Once all the bulbs are working and wires repaired, the last step is to untangle the strands and re-hang them neatly.

Start by unplugging the lights and carefully unwrapping any knots or tight coils. Untwist and smooth out the wire between each bulb socket.

To prevent future tangling:

  • Wrap lights neatly around a cardboard spool when storing.
  • Consider clips or ties to keep wires orderly when hanging.
  • Hang lights neatly in parallel lines rather than randomly wrapping.

With some time and effort, even tangled, half-working strands of lights can be fixed up to work good as new. Just go through methodically, replace burned out bulbs, secure loose connections, repair wires, and detangle before re-hanging. Soon you’ll have your lights back up spreading holiday cheer.

Frequently Asked Questions About Fixing Christmas Lights

How do I know if I should fix my Christmas lights or just replace them?

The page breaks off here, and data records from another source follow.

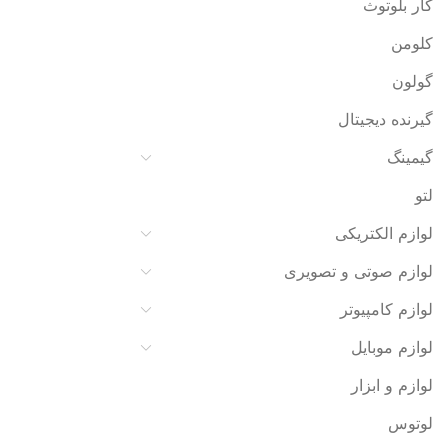
کار بلوتوث
کلومن
گولون
گیرنده دیجیتال
گیمینگ
لتو
لوازم الکتریکی
لوازم صوتی و تصویری
لوازم کامپیوتر
لوازم موبایل
لوازم و ابزار
لوتوس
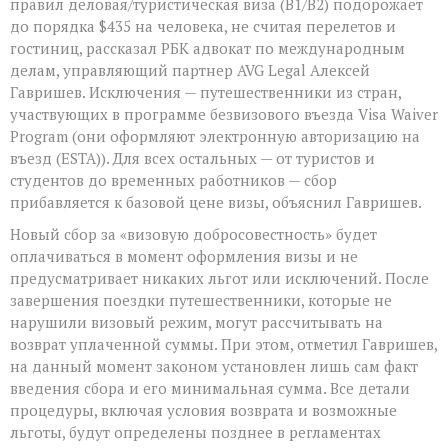
правил деловая/туристическая виза (B1/B2) подорожает
до порядка $435 на человека, не считая перелетов и
гостиниц, рассказал РБК адвокат по международным
делам, управляющий партнер AVG Legal Алексей
Гавришев. Исключения — путешественники из стран,
участвующих в программе безвизового въезда Visa Waiver
Program (они оформляют электронную авторизацию на
въезд (ESTA)). Для всех остальных — от туристов и
студентов до временных работников — сбор
прибавляется к базовой цене визы, объяснил Гавришев.
Новый сбор за «визовую добросовестность» будет
оплачиваться в момент оформления визы и не
предусматривает никаких льгот или исключений. После
завершения поездки путешественники, которые не
нарушили визовый режим, могут рассчитывать на
возврат уплаченной суммы. При этом, отметил Гавришев,
на данный момент законом установлен лишь сам факт
введения сбора и его минимальная сумма. Все детали
процедуры, включая условия возврата и возможные
льготы, будут определены позднее в регламентах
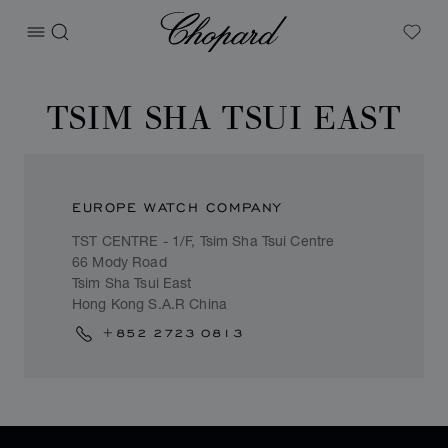
Chopard
打开菜单
搜索
My W
TSIM SHA TSUI EAST
EUROPE WATCH COMPANY
TST CENTRE - 1/F, Tsim Sha Tsui Centre
66 Mody Road
Tsim Sha Tsui East
Hong Kong S.A.R China
+852 2723 0813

If only a few bulbs are burned out and the wires are in good condition, fixing them is probably worth a try. But if there are lots of bad bulbs, damaged wires in multiple places, or the lights aren’t lighting up well even after troubleshooting, replacement may be the better option.

What precautions should I take when fixing Christmas lights?

Always unplug the lights before replacing bulbs or checking wires. Work carefully when handling bulbs and wires, and wear gloves if wires are exposed. Follow directions closely when splicing wires or be sure to hire an electrician.

Where can I buy replacement Christmas light bulbs?

Replacement C7, C9 or mini light bulbs are available at most hardware stores and retailers that sell Christmas lights. Make sure to match the type, shape and wattage to the original bulbs.

How do I prevent my Christmas lights from tangling in storage?

Wrap strands neatly around a cardboard spool or dowel when storing. Avoid tightly wrapping or coiling wires. Use plastic clips or ties labeled with the strand number to keep wires orderly.

How often should outdoor Christmas lights be replaced?

Outdoor lights are exposed to weather elements so experts recommend replacing them every 3-5 years. Look for cracked sockets, frayed cords, and excessive burned out bulbs as signs it’s time for new lights.

Can I splice in new wire if my light strand has a damaged cord?

It is possible to splice wires, but doing so requires electrical skill. Consider hiring an electrician if you are not comfortable splicing wires yourself.


With some diligence and testing, even tangled, burnt-out Christmas light strands can be revived to working order. Replace bad bulbs, secure loose connections, repair frayed wires, and neatly restring. Be safe when working with lights and consult a professional if electrical work is needed. Take care of your lights so they provide many years of holiday magic. With these tips, you’ll be on your way to fixing Christmas lights and spreading holiday cheer!